Published in final edited form as: Nat Rev Gastroenterol Hepatol. 2017 Nov 22;15(2):96–110. doi: 10.1038/nrgastro.2017.150

Fig 3. Life cycle of hepatitis E virus.

Fig 3.

(1) Viral entry: hepatitis E virus (HEV) is a quasi-enveloped virus, meaning it can exist in the non-enveloped state (HEV) or can be coated in a lipid-derived membrane (eHEV). HEV and eHEV have distinct entry mechanisms. Little is known about entry mechanisms for HEV. For eHEV, the virus enters the cell through clathrin-dependent and dynamin-dependent, receptor-mediated endocytosis. A specific cell surface receptor mediating eHEV entry remains to be identified, but the GTPases Rab5 and Rab7 are known to have a role in eHEV entry. Upon entering the cell, the envelope of eHEV undergoes lysosome-mediated lipid degradation, and uncoats in a poorly understood process to expose the viral mRNA. (2) ORF1 polyprotein (pORF1) containing the RdRp is translated from the (+)-strand, and the RdRp then transcribes full-length (–)-sense RNA. The (–)-sense RNA serves as a template for transcribing more full-length (+)-sense RNA to be packaged into progeny virions, as well as a shorter subgenomic RNA (sgRNA) which encodes ORF2 and ORF3. The ORF2 capsid protein (pORF2), and the ORF3 protein (pORF3), a viroporin essential for viral release, are translated from the sgRNA. (3) pORF3 binds to TSG101, a member of the endosomal sorting complexes required for transport (ESCRT) pathway that is used by several other RNA viruses to bud from cell membranes.

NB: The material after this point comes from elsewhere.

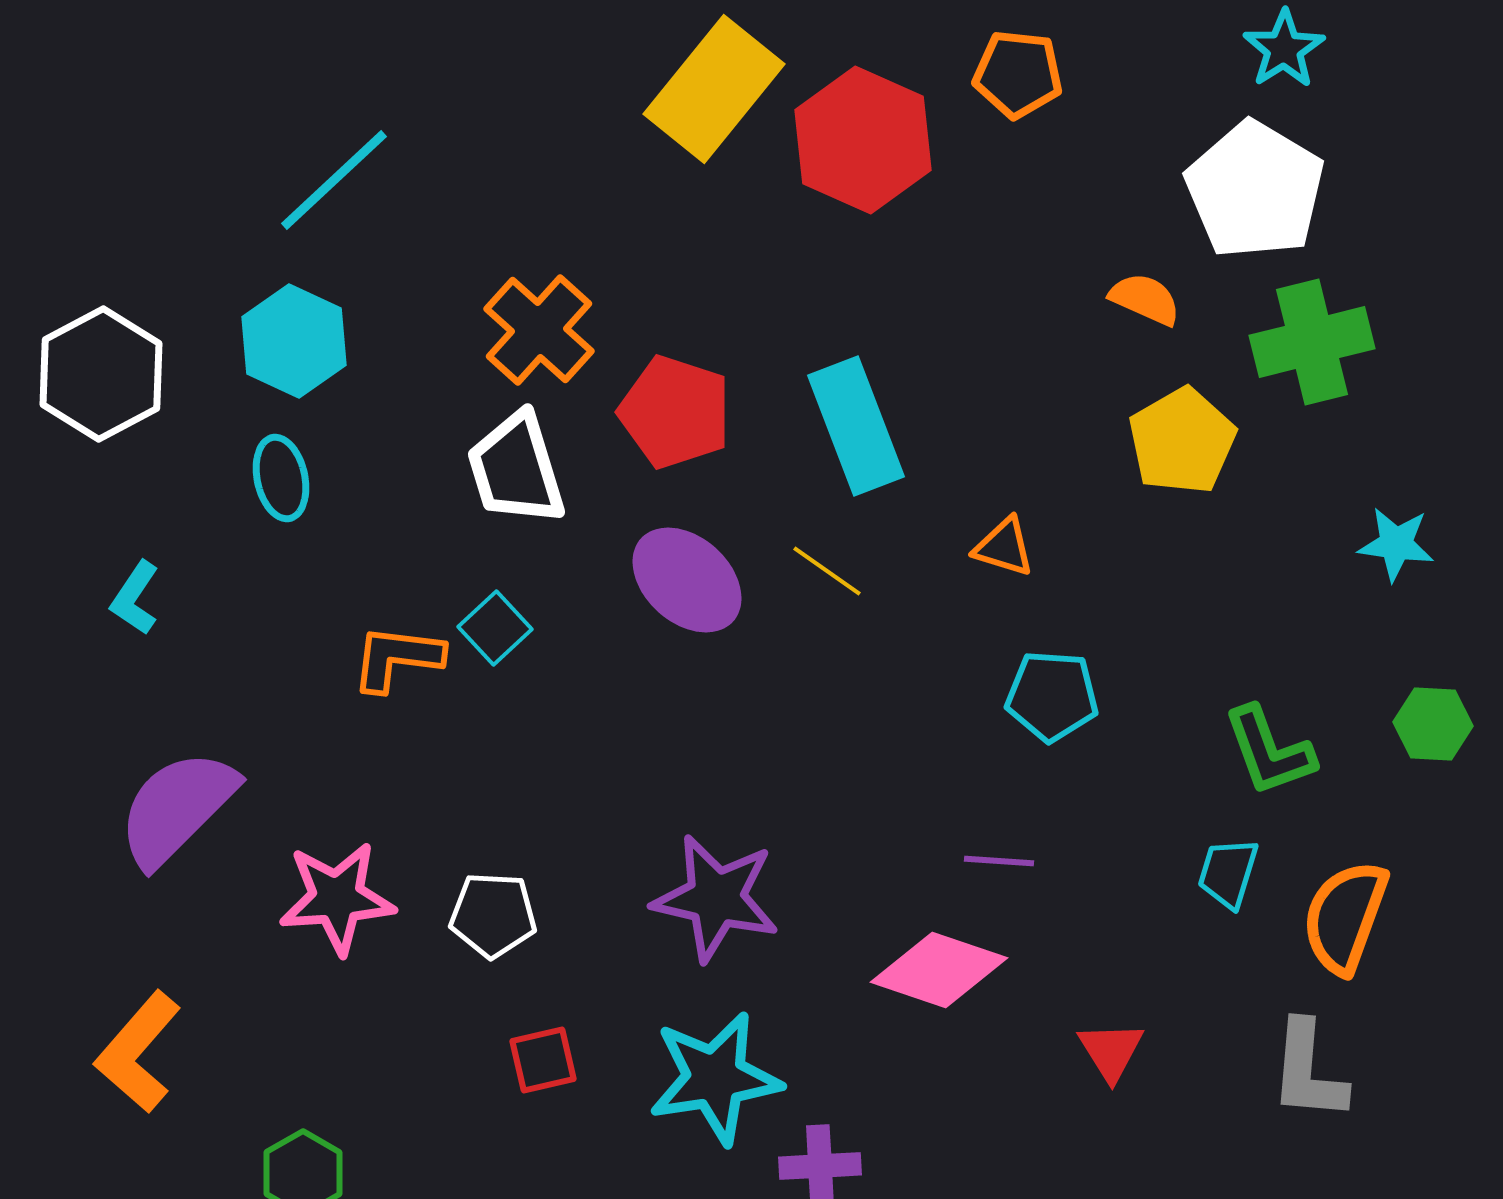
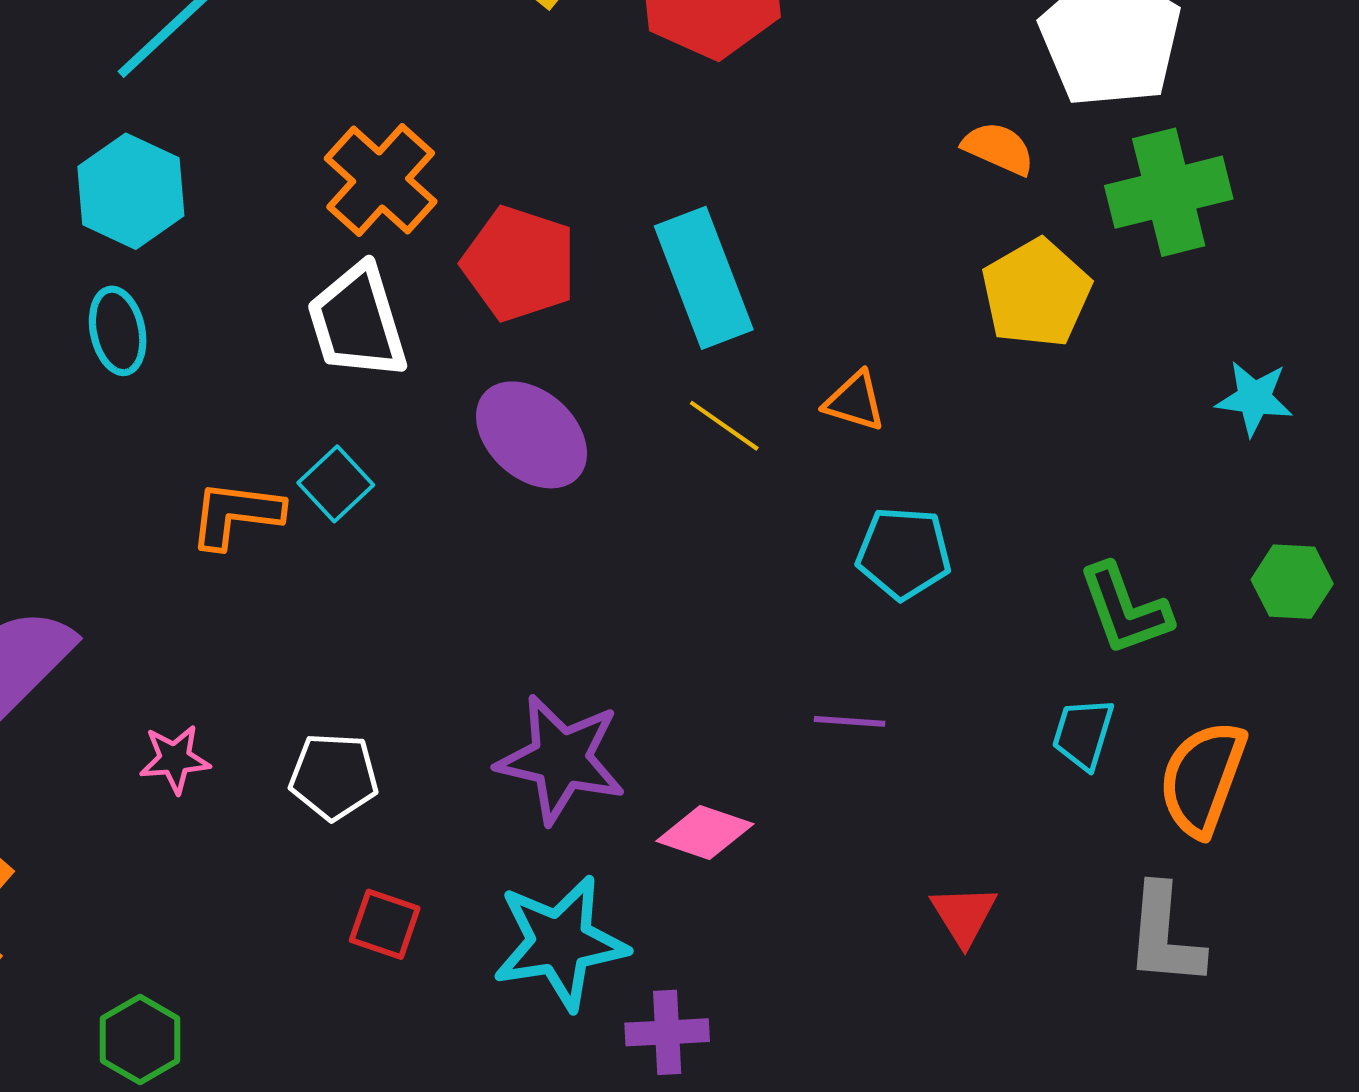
yellow line: (827, 571) -> (724, 426), moved
pink star: (337, 898) -> (175, 759), size x0.6
pink diamond: (939, 970) -> (705, 832), moved, size x0.7
red square: (543, 1060) -> (385, 924), turned 32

The interaction of pORF3 with TSG101 probably promotes budding of progeny virions into multivesicular bodies (MVBs), which then fuse with the plasma membrane to release virions from the cell. The lipid envelope of eHEV is thought to be derived from the trans-Golgi network, and viral particles contained in eHEV have been shown to be associated with pORF3. pORF3 has additionally been shown to exhibit viroporin activity, and it is possible that pORF3 exists in multiple forms to perform distinct functions. (4) eHEV released from the apical membrane enters the bile duct, where the lipid envelope is thought to be degraded by detergents and proteases in the bile. This feature would explain why HEV in the faeces is non-enveloped. On the other hand, eHEV released from the basal membrane of hepatocytes enters the serum in its quasi-enveloped form, where it is protected from neutralizing antibodies against pORF2 and pORF3, but is less efficient at infecting cells.